[Data items]
· · · · ·
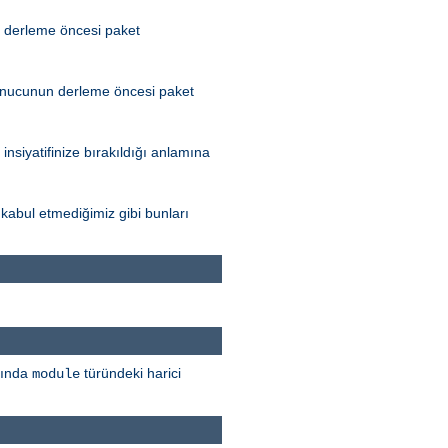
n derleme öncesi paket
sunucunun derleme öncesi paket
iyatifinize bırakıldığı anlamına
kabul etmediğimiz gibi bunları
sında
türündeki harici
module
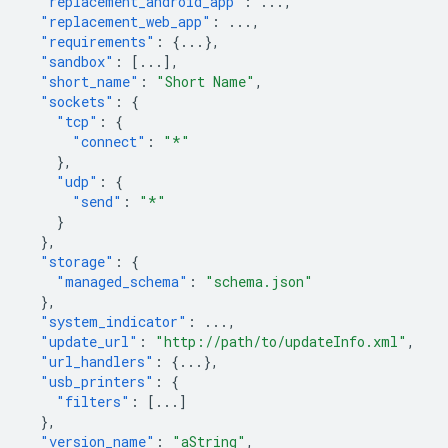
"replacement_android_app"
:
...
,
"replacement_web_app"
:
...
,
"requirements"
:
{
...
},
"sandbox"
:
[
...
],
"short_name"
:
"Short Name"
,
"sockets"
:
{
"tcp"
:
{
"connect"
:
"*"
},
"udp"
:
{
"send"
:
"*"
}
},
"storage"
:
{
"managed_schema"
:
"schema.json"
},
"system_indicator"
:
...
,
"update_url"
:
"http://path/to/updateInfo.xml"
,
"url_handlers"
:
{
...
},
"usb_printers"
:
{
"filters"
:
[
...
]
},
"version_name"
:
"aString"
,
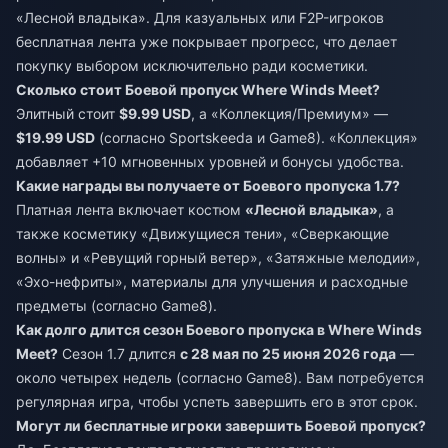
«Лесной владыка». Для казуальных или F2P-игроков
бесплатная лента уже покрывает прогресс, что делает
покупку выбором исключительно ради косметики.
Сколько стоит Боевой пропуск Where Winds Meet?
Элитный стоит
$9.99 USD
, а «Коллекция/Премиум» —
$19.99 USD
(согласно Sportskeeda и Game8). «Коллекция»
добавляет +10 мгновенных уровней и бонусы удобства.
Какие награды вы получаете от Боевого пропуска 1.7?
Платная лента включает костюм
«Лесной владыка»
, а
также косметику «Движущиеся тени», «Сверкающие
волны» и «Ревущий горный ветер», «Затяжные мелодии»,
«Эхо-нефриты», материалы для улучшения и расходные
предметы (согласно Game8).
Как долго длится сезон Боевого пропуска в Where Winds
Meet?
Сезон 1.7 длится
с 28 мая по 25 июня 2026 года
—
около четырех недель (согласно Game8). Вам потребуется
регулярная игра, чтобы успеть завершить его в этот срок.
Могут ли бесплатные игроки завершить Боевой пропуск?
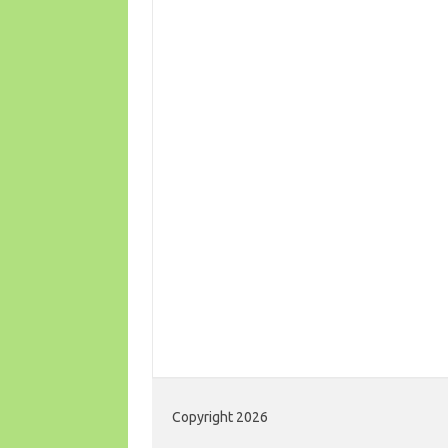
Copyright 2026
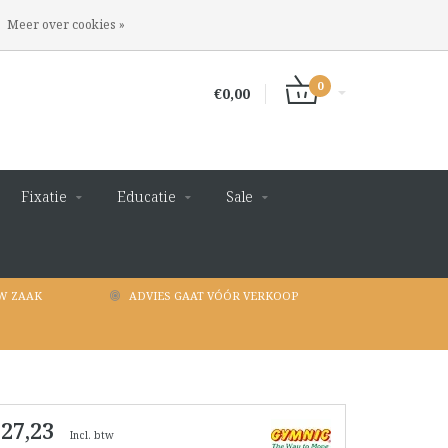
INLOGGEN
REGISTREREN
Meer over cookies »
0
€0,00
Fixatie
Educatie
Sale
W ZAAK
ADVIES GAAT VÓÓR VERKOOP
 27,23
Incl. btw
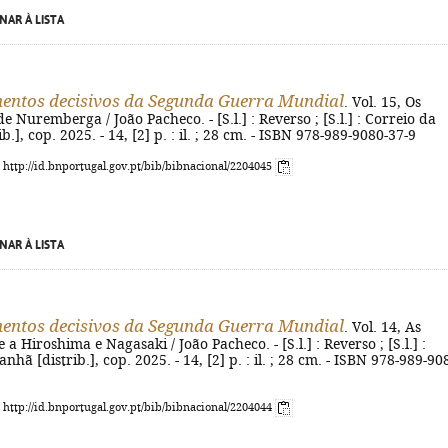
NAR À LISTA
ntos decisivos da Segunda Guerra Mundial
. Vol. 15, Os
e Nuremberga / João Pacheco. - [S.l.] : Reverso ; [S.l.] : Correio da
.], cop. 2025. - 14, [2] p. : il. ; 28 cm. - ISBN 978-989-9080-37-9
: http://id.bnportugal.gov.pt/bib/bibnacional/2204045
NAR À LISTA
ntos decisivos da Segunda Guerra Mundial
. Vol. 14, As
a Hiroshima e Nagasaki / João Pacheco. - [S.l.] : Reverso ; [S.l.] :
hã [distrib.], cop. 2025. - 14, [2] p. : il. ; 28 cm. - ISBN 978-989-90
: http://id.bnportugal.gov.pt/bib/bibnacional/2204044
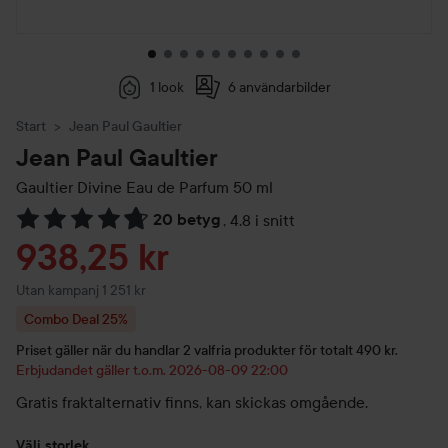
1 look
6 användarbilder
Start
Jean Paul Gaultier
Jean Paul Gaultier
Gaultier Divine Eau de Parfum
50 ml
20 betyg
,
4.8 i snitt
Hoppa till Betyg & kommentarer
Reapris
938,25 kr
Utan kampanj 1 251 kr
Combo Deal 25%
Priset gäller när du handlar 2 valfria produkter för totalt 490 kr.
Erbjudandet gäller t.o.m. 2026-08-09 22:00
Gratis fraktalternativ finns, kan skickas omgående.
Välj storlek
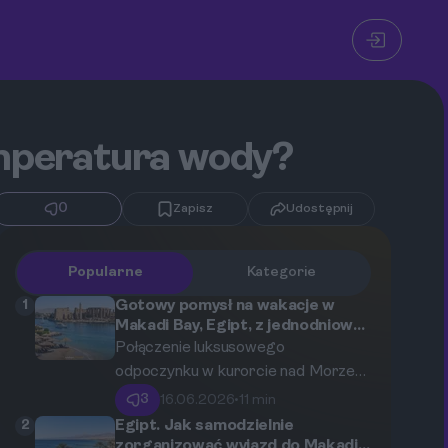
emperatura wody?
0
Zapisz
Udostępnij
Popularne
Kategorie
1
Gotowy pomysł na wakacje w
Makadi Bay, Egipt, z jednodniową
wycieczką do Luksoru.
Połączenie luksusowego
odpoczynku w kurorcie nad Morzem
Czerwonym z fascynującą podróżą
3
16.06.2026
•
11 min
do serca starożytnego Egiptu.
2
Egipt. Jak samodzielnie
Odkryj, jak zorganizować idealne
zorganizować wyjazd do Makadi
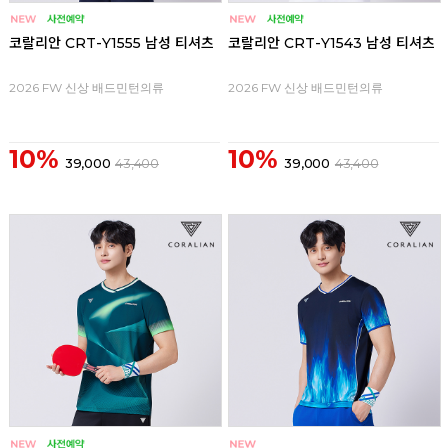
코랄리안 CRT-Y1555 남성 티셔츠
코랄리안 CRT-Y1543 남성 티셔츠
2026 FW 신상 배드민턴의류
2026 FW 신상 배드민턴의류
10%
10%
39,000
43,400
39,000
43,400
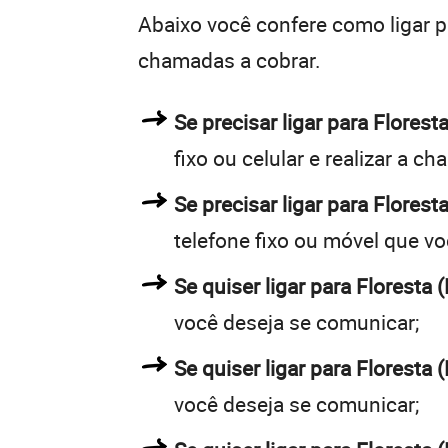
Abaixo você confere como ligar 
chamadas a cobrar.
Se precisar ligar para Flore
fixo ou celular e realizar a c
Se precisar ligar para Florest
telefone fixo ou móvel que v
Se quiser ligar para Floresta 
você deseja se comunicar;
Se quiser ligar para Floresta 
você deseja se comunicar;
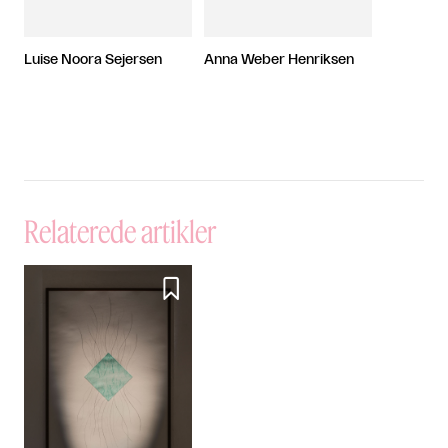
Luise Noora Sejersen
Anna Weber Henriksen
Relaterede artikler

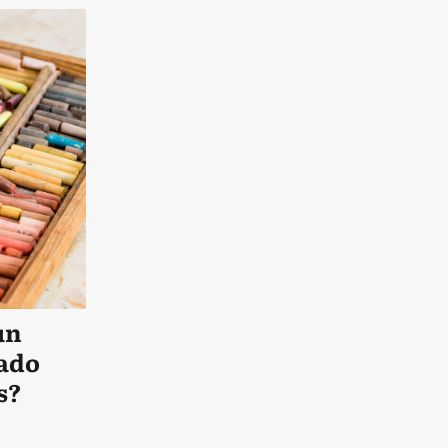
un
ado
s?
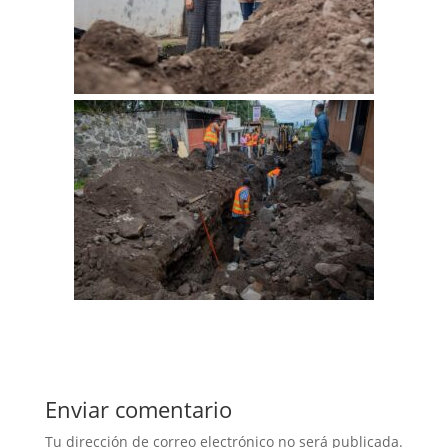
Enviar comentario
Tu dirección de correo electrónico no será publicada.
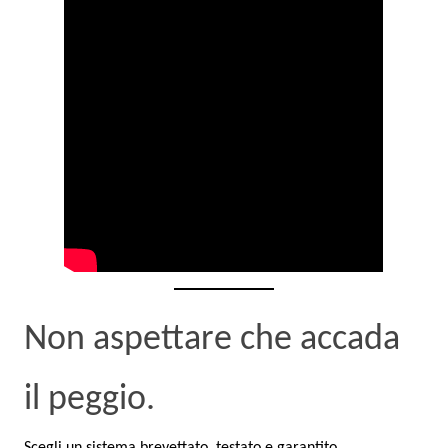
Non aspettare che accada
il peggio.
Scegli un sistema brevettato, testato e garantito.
· · · · ·
Report each line above that includes the string "zorganizować".

=== ANSWER TO THE PROBLEM ===
Odkryj, jak zorganizować idealne
zorganizować wyjazd do Makadi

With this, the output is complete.